Tag Archives: violence

Advent Manna 3: Being Virgin

Advent Manna – Short Takes on the Themes of Advent

Being Virgin

“A virgin is someone who is free of all false images and is detached toward God’s dearest wish and ready to fulfill it unceasingly, as was Jesus.” Meister Eckhart

Virgin comes from Latin and means, literally, slender branch, twig or shoot. The original sense of the word is a person who is one in him or herself. Such an individual is free from possession and possessiveness and capable of the total giving of self, body, as well as soul. The virgin aspect is that which is unpenetrated and unowned by humanity. It does not need to be validated or approved by anyone to know its own innate worth.

Virgin carries much of the same intent as the word holy, which means set apart, the temple. The Parthenon (literally the virgin’s place) was the temple to Athena on the acropolis in Athens. In the New Testament virgin is used to depict the host of the redeemed in Revelation and to refer to the church as the bride of Christ. But by far the most frequent use of the word virgin is in the Bible’s figurative description of cities, nations, and communities. We often find virgin daughter as an expression for Jerusalem.

The virgin is one who can hear and believe the anguished truth of a violated and profaned creation. The virgin does not indulge in denial or false hope. She has no illusions about the extent of the horror and suffering we inflict on one another and the earth.

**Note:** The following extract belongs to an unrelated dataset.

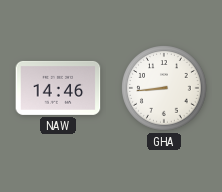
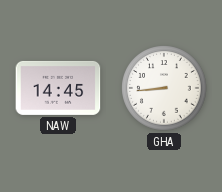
NAW: 14:46 -> 14:45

For the virgin knows that it is not our empathy that heals, not our outrage that heals, not our grief that heals. It is our faith – our trust in the power of Goodness to prevail over darkness. The virgin does not respond to suffering and sin out of her own anxiety, fear and wounds, but rather out of her repose, her absolute serene trust in the one she carries in her womb and continuously delivers into the world. Such, as she, are the healers among us.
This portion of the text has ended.